官製ファンド「INCJ」が15年の歴史に幕…志賀俊之会長が会見で語った悔しさ
「志賀さんが辞めた」
3月末で投資活動を終えた官製ファンドINCJ(旧産業革新機構)は6月30日、15年間の活動を振り返る記者会見を開いた。
会見に臨んだ志賀俊之会長は「業界再編をもっとやりたかった」と振り返り、「日本の産業競争力が弱くなってきている」と指摘した。
リチウムイオン電池や半導体業界などを例に、再編が進まず国内での過当競争で疲弊し、中国・韓国企業に勝てない状況が続いている一方、業績が悪化してから再編に動き出す企業が多く、「どうしても官民ファンドとしては手を出しにくかった」(志賀氏)と悔しさをにじませた。
INCJはリーマン・ショック後の2009年、次世代の国富を担う産業の育成・創設を目的に経済産業省が主導して設立された。
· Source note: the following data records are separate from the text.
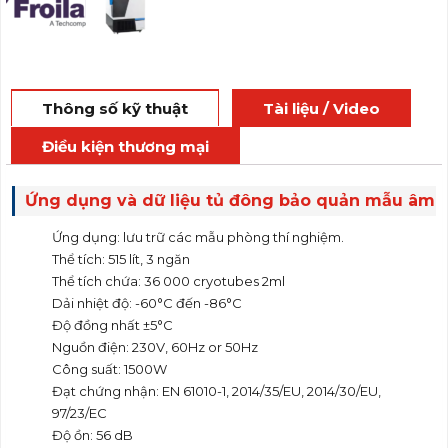
Thông số kỹ thuật
Tài liệu / Video
Điều kiện thương mại
Ứng dụng và dữ liệu tủ đông bảo quản mẫu âm
sâu BMTRU51586 Froilabo
Ứng dụng: lưu trữ các mẫu phòng thí nghiệm.
Thể tích: 515 lít, 3 ngăn
Thể tích chứa: 36 000 cryotubes 2ml
Dải nhiệt độ: -60°C đến -86°C
Độ đồng nhất ±5°C
Nguồn điện: 230V, 60Hz or 50Hz
Công suất: 1500W
Đạt chứng nhận: EN 61010-1, 2014/35/EU, 2014/30/EU,
97/23/EC
Độ ồn: 56 dB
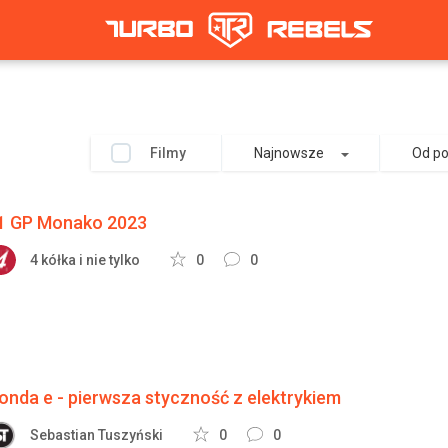
Filmy
Najnowsze
Od p
1 GP Monako 2023
4 kółka i nie tylko
0
0
onda e - pierwsza styczność z elektrykiem
Sebastian Tuszyński
0
0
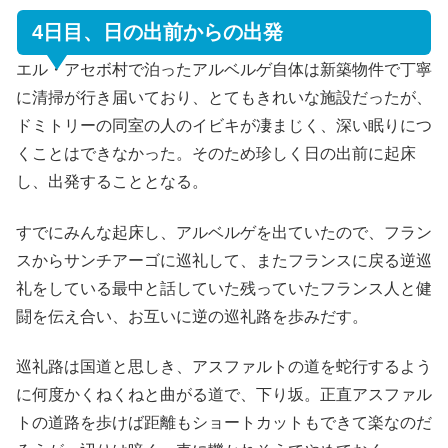
4日目、日の出前からの出発
エル・アセボ村で泊ったアルベルゲ自体は新築物件で丁寧
に清掃が行き届いており、とてもきれいな施設だったが、
ドミトリーの同室の人のイビキが凄まじく、深い眠りにつ
くことはできなかった。そのため珍しく日の出前に起床
し、出発することとなる。
すでにみんな起床し、アルベルゲを出ていたので、フラン
スからサンチアーゴに巡礼して、またフランスに戻る逆巡
礼をしている最中と話していた残っていたフランス人と健
闘を伝え合い、お互いに逆の巡礼路を歩みだす。
巡礼路は国道と思しき、アスファルトの道を蛇行するよう
に何度かくねくねと曲がる道で、下り坂。正直アスファル
トの道路を歩けば距離もショートカットもできて楽なのだ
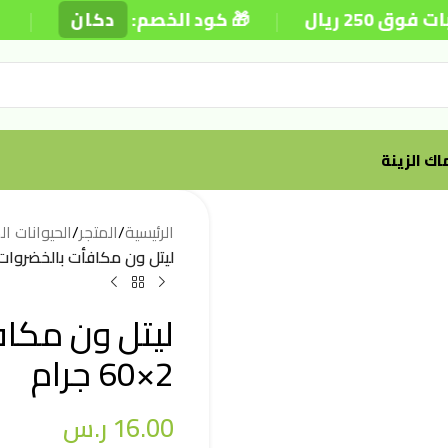
|
|
ريال
🎁 كود الخصم:
دكان
⚡
ك الزينة
الرئيسية
/
المتجر
/
الحيوانات ا
ليتل ون مكافأت بالخضروات للوبر و 
ليتل ون مكافأ
2×60 جرام
16.00
ر.س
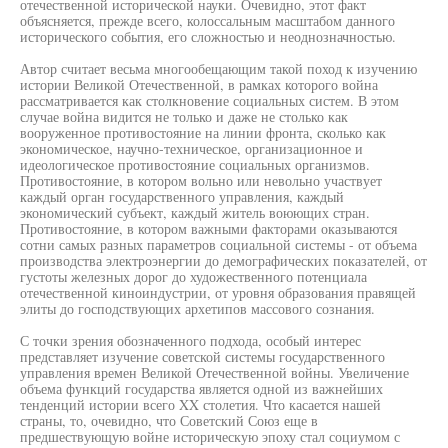
отечественной исторической науки. Очевидно, этот факт
объясняется, прежде всего, колоссальным масштабом данного
исторического события, его сложностью и неоднозначностью.
Автор считает весьма многообещающим такой поход к изучению
истории Великой Отечественной, в рамках которого война
рассматривается как столкновение социальных систем. В этом
случае война видится не только и даже не столько как
вооруженное противостояние на линии фронта, сколько как
экономическое, научно-техническое, организационное и
идеологическое противостояние социальных организмов.
Противостояние, в котором вольно или невольно участвует
каждый орган государственного управления, каждый
экономический субъект, каждый житель воюющих стран.
Противостояние, в котором важными факторами оказываются
сотни самых разных параметров социальной системы - от объема
производства электроэнергии до демографических показателей, от
густоты железных дорог до художественного потенциала
отечественной киноиндустрии, от уровня образования правящей
элиты до господствующих архетипов массового сознания.
С точки зрения обозначенного подхода, особый интерес
представляет изучение советской системы государственного
управления времен Великой Отечественной войны. Увеличение
объема функций государства является одной из важнейших
тенденций истории всего XX столетия. Что касается нашей
страны, то, очевидно, что Советский Союз еще в
предшествующую войне историческую эпоху стал социумом с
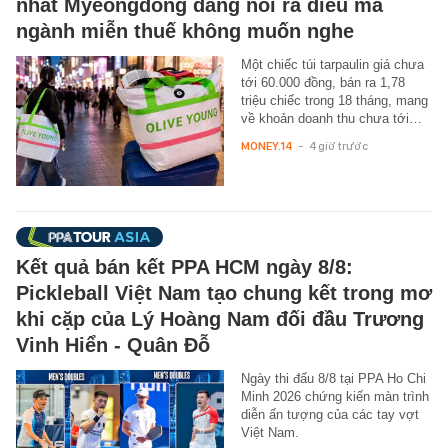
nhất Myeongdong đang nói ra điều mà
ngành miễn thuế không muốn nghe
Một chiếc túi tarpaulin giá chưa
tới 60.000 đồng, bán ra 1,78
triệu chiếc trong 18 tháng, mang
về khoản doanh thu chưa tới…
MONEY.14
-
4 giờ trước
Kết quả bán kết PPA HCM ngày 8/8:
Pickleball Việt Nam tạo chung kết trong mơ
khi cặp của Lý Hoàng Nam đối đầu Trương
Vinh Hiển - Quân Đỗ
Ngày thi đấu 8/8 tại PPA Ho Chi
Minh 2026 chứng kiến màn trình
diễn ấn tượng của các tay vợt
Việt Nam.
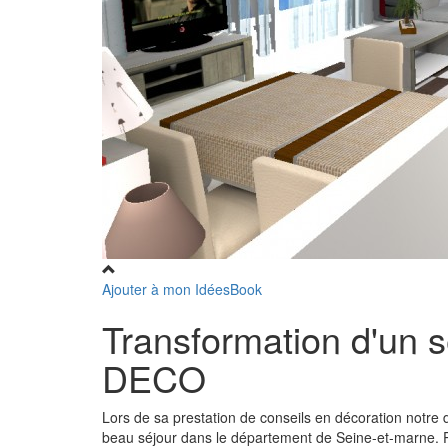
Ajouter à mon IdéesBook
Transformation d'un 
DECO
Lors de sa prestation de conseils en décoration notre 
beau séjour dans le département de Seine-et-marne. Plu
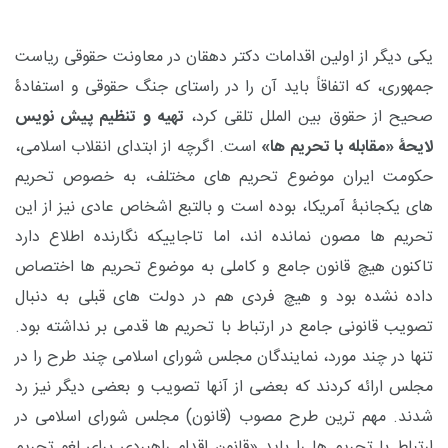
یکی دیگر از اولین اقدامات دکتر دهقان در معاونت حقوقی ریاست
جمهوری، که اتفاقاً باید آن را در راستای جنگ حقوقی و استفادۀ
صحیح از حقوق بین الملل تلقی کرد،
تهیه و تنظیم پیش نویس
لایحۀ «مقابله با تحریم ها»
است. اگرچه از ابتدای انقلاب اسلامی،
حکومت ایران موضوع تحریم های مختلف، به خصوص تحریم
های یکجانبۀ آمریکا، بوده است و بالتبع اشخاص عادی نیز از این
تحریم ها مصون نمانده اند، اما تاجاییکه نگارنده اطلاع دارد
تاکنون هیچ قانون جامع و کاملی به موضوع تحریم ها اختصاص
داده نشده بود و هیچ فردی هم در دولت های قبلی به دنبال
تصویب قانونی جامع در ارتباط با تحریم ها قدمی بر نداشته بود.
تنها در چند مورد، نمایندگان مجلس شورای اسلامی چند طرح را در
مجلس ارائه کردند که بعضی از آنها تصویب و بعضی دیگر نیز رد
شدند. مهم ترین طرح مصوب (قانون) مجلس شورای اسلامی در
ارتباط با تحریم ها را باید «قانون اقدام راهبردی برای لغو تحریم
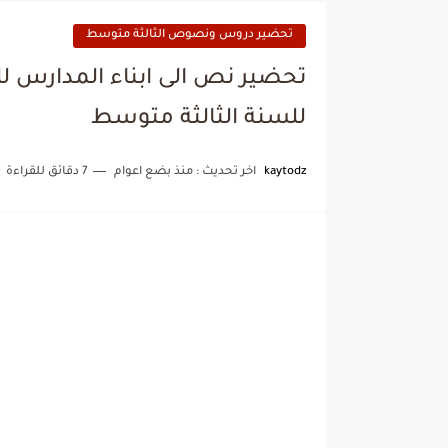
تحضير دروس ونصوص الثالثة متوسط
تحضير نص الى ابناء المدارس ل
للسنة الثالثة متوسط
kaytodz
اخر تحديث :
منذ بضع اعوام
7 دقائق للقراءة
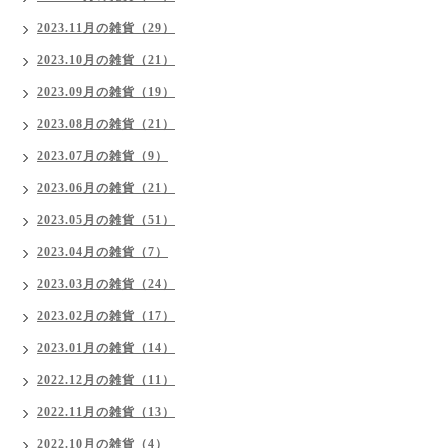
2023.11月の雑貨（29）
2023.10月の雑貨（21）
2023.09月の雑貨（19）
2023.08月の雑貨（21）
2023.07月の雑貨（9）
2023.06月の雑貨（21）
2023.05月の雑貨（51）
2023.04月の雑貨（7）
2023.03月の雑貨（24）
2023.02月の雑貨（17）
2023.01月の雑貨（14）
2022.12月の雑貨（11）
2022.11月の雑貨（13）
2022.10月の雑貨（4）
国が約96%を出資し、残る一部を民間が出した。民間だけではリスクが高く投資が難しい分野を支援することが目的だった。
法律で定められた活動期間の15年で計144件の投資を手がけた。3月末時点で投資見合い元本1兆2823億円に対し、2兆3260億円を回収しており、累計1兆円超の利益を確保した。